When we women happen to get a glimpse of the harlot on the screen or in music, we see that she has similar desires, thoughts, words, and actions that we may have towards our spouse.  Because we LOATHE the harlot, we may get confused and loathe these desires and feelings in ourselves.  What a major offensive attack of the adversary on a Soulmates Marriage!!!  So we repress that part of us as much as is possible, right?  But the truth of the matter is, we can’t repress it.  It has to flow and flow in the right direction and to the right person.  It is God-given and beautiful and reserved for our Soulmate Husband.  The only way we can continue to repress it is by taking up substitute addictive behaviors like overeating, overspending, smoking, drinking, doing drugs, or being a goody-two-shoes-in-everyone-else’s-business-over-the-top-do-gooder-thinking-we-have-to-rescue-everyone-else's-kids-bossing-everyone-around-you-know-what-I-mean-ladies-because-we-all-have-been-there (Martha).  Instead of turning to these Attraction Inhibitors, we must separate Chastity from the Harlot.  That’s not her.  We must also separate Chastity from the Prude.  That’s not her either.

Men have been affected by this attack as well.  Many men, especially Christian men, don’t want to admit that they have sexual desires because of the scores of bad creepy Harlot Attraction-Chasing role models on the screen, at work, in their high school growing up, and now all over the internet.  These "role models" ruin the desire to give appropriate expression to sexual attraction within the bonds of marriage.  They ruin it!  They make it seem like a man's sexuality is all selfish, natural man, lascivious, base, carnal, devilish, and one-sided.  They believe women don't really want a romantic sexual relationship and only participate in it to fulfill the man's needs.  That's false.  Many men try to inhibit their sexual desire by engaging in their own Prude thoughts, words, and activities.  

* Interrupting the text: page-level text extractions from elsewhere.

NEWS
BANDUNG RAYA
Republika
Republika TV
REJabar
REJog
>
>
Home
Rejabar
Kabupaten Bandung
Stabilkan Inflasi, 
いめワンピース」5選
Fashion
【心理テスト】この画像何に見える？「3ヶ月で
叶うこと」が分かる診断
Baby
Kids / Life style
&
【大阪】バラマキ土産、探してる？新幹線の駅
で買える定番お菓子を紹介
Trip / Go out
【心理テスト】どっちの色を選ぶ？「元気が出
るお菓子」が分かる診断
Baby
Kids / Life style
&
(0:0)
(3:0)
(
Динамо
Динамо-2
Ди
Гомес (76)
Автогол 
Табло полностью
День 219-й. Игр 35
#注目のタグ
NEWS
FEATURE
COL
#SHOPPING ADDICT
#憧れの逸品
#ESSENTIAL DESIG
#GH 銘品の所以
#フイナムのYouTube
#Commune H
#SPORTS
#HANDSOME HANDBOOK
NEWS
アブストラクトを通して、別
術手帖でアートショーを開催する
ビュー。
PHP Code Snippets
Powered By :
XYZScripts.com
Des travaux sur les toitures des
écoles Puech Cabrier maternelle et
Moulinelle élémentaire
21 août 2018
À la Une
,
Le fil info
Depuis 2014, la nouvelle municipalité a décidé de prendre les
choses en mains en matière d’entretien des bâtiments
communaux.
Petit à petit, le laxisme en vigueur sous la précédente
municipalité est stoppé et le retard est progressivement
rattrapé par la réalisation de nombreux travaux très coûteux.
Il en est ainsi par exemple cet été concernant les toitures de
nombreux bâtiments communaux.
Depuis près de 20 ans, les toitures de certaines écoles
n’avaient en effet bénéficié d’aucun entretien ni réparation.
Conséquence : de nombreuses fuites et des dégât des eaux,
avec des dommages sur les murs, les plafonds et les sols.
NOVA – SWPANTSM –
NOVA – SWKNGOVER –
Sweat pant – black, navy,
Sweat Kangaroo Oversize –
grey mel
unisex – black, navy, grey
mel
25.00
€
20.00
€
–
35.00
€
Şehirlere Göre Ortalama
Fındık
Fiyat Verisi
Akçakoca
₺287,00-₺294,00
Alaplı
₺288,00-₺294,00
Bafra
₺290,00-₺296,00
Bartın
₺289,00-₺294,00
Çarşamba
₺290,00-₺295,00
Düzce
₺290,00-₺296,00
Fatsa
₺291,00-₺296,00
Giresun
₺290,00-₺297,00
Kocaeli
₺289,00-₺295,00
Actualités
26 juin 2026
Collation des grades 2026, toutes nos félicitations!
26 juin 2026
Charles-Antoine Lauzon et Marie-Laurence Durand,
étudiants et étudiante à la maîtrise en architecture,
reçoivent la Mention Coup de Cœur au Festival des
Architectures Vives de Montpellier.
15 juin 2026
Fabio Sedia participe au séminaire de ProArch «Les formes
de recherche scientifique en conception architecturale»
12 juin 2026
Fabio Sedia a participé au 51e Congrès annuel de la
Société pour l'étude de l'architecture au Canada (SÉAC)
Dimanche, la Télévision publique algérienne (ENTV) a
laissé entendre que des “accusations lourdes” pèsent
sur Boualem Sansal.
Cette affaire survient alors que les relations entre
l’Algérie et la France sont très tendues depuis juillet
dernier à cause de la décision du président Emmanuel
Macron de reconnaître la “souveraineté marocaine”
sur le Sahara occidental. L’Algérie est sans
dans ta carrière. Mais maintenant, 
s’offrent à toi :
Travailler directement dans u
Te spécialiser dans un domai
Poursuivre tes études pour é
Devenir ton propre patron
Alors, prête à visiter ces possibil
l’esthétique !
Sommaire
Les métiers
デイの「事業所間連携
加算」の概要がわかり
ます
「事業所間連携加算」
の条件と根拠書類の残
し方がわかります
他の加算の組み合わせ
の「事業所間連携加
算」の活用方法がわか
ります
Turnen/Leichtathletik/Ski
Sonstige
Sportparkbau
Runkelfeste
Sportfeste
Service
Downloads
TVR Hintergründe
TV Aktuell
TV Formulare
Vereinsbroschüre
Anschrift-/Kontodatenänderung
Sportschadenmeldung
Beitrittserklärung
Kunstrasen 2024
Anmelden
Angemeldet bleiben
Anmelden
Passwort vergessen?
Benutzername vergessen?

Unless we weed the Prude and Harlot mentalities out, refuse to watch, refuse to listen, refuse to look, get it out of us!, repent of what has already gotten into us, study what the real thing is, study Christ, and REPLACE IT WITH CHASTITY, Attraction to our spouse can never be sustainable. Christ is the MAN OF HOLINESS (Moses 7:35) and will train men how to look at this amazingly attractive quality in them in the right way, how to see their wives, how not to let Satan pervert it and them, how not to leave their wives high and dry, and how to be so incredibly beautiful in this sacred relationship with their wives.

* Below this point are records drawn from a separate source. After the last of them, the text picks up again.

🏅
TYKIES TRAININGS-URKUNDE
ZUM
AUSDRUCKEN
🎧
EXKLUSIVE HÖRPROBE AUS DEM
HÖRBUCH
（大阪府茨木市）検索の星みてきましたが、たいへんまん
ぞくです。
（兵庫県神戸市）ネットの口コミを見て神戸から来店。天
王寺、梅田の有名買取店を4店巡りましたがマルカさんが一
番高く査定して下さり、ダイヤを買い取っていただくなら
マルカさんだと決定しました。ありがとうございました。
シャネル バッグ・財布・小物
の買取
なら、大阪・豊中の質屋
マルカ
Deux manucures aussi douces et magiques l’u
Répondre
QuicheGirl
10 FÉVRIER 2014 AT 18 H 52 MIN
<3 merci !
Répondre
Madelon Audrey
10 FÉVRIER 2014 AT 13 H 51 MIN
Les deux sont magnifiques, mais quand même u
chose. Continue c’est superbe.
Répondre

Sexual attraction and its expression should not be engaged in privately without our spouse.  That’s not what I mean by private.  Husband and wife are private together.  They are one in that privacy.  The husband doesn’t go off and have his own private encounters with himself and porn images.  The wife doesn’t closet herself up with a steamy romance book and a slice of chocolate truffle cake with ganache filling.  That is not a privilege God has given them to have separately if they want a Soulmates Marriage.  It is actively and frequently to be had between two spouses who are extremely attracted to each other because both are keeping the Soulmates Marriage rules.  Reciprocity Attraction.  Chastity.  Intense and private sexuality within marriage.  

Listen:  "For Your Eyes Only" by Sheena Easton

If either partner does not want this kind of relationship with his/her spouse, they do not have a Soulmates Marriage yet.  Something's getting in the way of it.  Both need to be actively engaged in Marriage Counseling to learn how they can better keep the rules in order to be worthy of the Holy Spirit of Promise—that Sustainable Attraction--which makes this kind of relationship desirable.

A woman stuck in Prude Attraction Inhibitors can cause the man to deviate to Harlot Attraction (and vice versa).  The Prude Attraction Inhibitors leave him high and dry.  He’s married.  Let's assume he’s obeying the Soulmates rules with no Deal Breakers.  He’s attracted to his wife.  His wife may indeed be attracted to him but the Prude Attraction Inhibitors are fooling her and stifling her willingness to act upon it.  If she can’t separate the true and beautiful sexuality of her husband from these Harlot Attraction-Chasing men, she will be in need of re-education, retraining, and repentance.  This means it is very possible that what can trigger a woman to turn to Prude Attraction Inhibitors in the first place may not be her husband.  It may very well be the full blown color, hi def movies and music that portray her sexuality as a Harlot.  Even so, when a man encounters coldness from his wife, he will interpret it as a personal rejection.  He won't understand what's going on.  Not good.  When a man is rejected, he will be severely tempted to reject her back.  He may even be fooled into thinking his own sexuality has no beautiful appropriate place.  That means he will be severely tempted to find an inappropriate way to meet his needs or choose his own set of Prude Attraction Inhibitors. Yet it is true, because of the Atonement of Jesus Christ, that two wrongs don't make anything right.  Always go to your Savior when things aren't going your way.  Be allegiant to him in order to resolve the conflict.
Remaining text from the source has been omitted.